Exercise instructions »
Please go through the records below and return every line holding the word "page".

── Data for processing

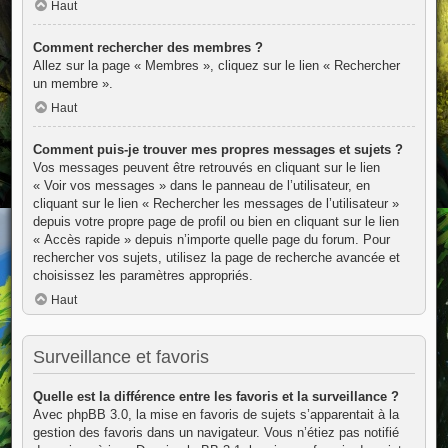
Haut
Comment rechercher des membres ?
Allez sur la page « Membres », cliquez sur le lien « Rechercher
un membre ».
Haut
Comment puis-je trouver mes propres messages et sujets ?
Vos messages peuvent être retrouvés en cliquant sur le lien
« Voir vos messages » dans le panneau de l’utilisateur, en
cliquant sur le lien « Rechercher les messages de l’utilisateur »
depuis votre propre page de profil ou bien en cliquant sur le lien
« Accès rapide » depuis n’importe quelle page du forum. Pour
rechercher vos sujets, utilisez la page de recherche avancée et
choisissez les paramètres appropriés.
Haut
Surveillance et favoris
Quelle est la différence entre les favoris et la surveillance ?
Avec phpBB 3.0, la mise en favoris de sujets s’apparentait à la
gestion des favoris dans un navigateur. Vous n’étiez pas notifié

────

Exercise result »
Allez sur la page « Membres », cliquez sur le lien « Rechercher
depuis votre propre page de profil ou bien en cliquant sur le lien
« Accès rapide » depuis n’importe quelle page du forum. Pour
rechercher vos sujets, utilisez la page de recherche avancée et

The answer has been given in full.